Il film propone un’ottica di collaborazione tra le classi, invita a una pacificazione nazionale e dipinge i comunisti come persone stravaganti che hanno tralasciato i valori tradizionali e si sono calati in un improbabile abito rivoluzionario e filosovietico. Da questo punto di vista la Francia ha problemi simili a quelli italiani, dovendo i centristi fronteggiare un agguerrito PCF (la cui percentuale elettorale era intorno al 25%) e, dunque, Don Camillo può aiutare anche loro, influenzando le masse popolari in una direzione anticomunista. La questione poi è ancor più insidiosa per i filosovietici in quanto i comunisti non vengono dipinti come violenti o pericolosi, bensì come una banda di gente simpatica e schietta la quale, per rivendicare alcuni diritti spesso anche giusti (maggiore equità nelle paghe; maggiore sforzo dei proprietari nel distribuire a tutti opportunità di lavoro dignitosamente pagate) ha però scelto una strada disseminata di contraddizioni e certamente sbagliata in quanto legata a doppio filo con un terrificante sistema totalitario e illiberale quale quello sovietico (e su questo punto il film non va troppo per il sottile).

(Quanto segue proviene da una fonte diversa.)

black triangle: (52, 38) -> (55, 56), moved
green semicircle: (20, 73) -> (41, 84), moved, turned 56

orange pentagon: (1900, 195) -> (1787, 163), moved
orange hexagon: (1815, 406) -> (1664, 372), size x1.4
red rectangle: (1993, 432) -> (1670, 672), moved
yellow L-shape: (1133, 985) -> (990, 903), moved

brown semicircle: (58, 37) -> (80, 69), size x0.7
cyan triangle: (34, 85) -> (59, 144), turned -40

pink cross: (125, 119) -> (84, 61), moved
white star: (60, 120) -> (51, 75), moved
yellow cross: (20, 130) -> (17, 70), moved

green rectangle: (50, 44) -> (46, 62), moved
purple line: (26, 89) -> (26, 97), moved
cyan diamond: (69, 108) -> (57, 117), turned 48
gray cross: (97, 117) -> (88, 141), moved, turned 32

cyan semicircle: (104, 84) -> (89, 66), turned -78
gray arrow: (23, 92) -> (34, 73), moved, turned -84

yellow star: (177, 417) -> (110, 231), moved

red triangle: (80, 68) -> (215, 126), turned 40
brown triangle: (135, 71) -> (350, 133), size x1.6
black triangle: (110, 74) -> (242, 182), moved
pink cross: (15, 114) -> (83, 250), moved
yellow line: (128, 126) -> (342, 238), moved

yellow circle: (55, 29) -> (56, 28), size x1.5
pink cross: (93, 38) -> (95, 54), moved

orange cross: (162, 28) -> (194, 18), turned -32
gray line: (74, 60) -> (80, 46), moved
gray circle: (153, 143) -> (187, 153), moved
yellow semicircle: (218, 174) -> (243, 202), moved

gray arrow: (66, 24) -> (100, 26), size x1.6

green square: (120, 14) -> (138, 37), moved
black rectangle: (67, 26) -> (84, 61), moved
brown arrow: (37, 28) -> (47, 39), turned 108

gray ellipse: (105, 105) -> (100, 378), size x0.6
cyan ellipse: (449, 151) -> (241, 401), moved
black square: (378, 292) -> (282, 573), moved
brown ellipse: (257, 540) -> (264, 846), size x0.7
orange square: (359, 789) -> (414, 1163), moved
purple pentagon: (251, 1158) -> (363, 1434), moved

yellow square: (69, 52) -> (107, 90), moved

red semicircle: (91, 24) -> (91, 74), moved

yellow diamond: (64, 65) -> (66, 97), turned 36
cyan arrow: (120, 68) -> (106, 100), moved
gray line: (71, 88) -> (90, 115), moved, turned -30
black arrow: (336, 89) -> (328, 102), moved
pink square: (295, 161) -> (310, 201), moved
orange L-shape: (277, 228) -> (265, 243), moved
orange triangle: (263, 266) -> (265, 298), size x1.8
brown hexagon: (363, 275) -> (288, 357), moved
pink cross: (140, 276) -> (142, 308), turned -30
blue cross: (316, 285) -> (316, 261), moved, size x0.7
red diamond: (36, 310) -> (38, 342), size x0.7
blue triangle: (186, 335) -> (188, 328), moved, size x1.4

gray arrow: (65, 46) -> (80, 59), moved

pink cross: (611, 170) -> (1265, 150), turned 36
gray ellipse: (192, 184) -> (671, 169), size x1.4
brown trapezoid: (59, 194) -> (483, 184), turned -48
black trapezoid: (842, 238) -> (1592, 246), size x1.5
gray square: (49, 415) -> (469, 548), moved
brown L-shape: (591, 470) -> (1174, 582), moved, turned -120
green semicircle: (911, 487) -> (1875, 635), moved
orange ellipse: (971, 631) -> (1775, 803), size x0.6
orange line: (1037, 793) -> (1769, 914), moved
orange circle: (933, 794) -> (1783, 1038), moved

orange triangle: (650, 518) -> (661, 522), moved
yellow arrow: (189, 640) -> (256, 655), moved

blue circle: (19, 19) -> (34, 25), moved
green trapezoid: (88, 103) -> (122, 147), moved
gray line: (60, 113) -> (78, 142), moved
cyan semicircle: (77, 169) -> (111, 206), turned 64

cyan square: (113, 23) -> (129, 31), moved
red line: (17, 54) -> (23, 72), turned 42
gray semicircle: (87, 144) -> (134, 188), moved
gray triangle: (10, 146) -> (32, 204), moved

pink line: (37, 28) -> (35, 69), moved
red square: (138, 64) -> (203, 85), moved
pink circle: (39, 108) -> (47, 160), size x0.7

Dunque la creazione di questo Don Camillo (i cui primi racconti apparvero sul settimanale “Il Candido”, a partire dal dicembre 1946; il giornale di taglio monarchico e conservatore, viene edito a Milano da Rizzoli a partire dal dicembre 1945: per un lungo periodo Guareschi lo dirige e, in ogni caso, vi collabora fino al giorno della chiusura, nel 1961), prete conservatore ma ex partigiano, che i padroni spesso definiscono addirittura prete bolscevico, è una trovata geniale di Guareschi e della
propaganda conservatrice, tanto più che questa irruenta figura ispira una sincera simpatia.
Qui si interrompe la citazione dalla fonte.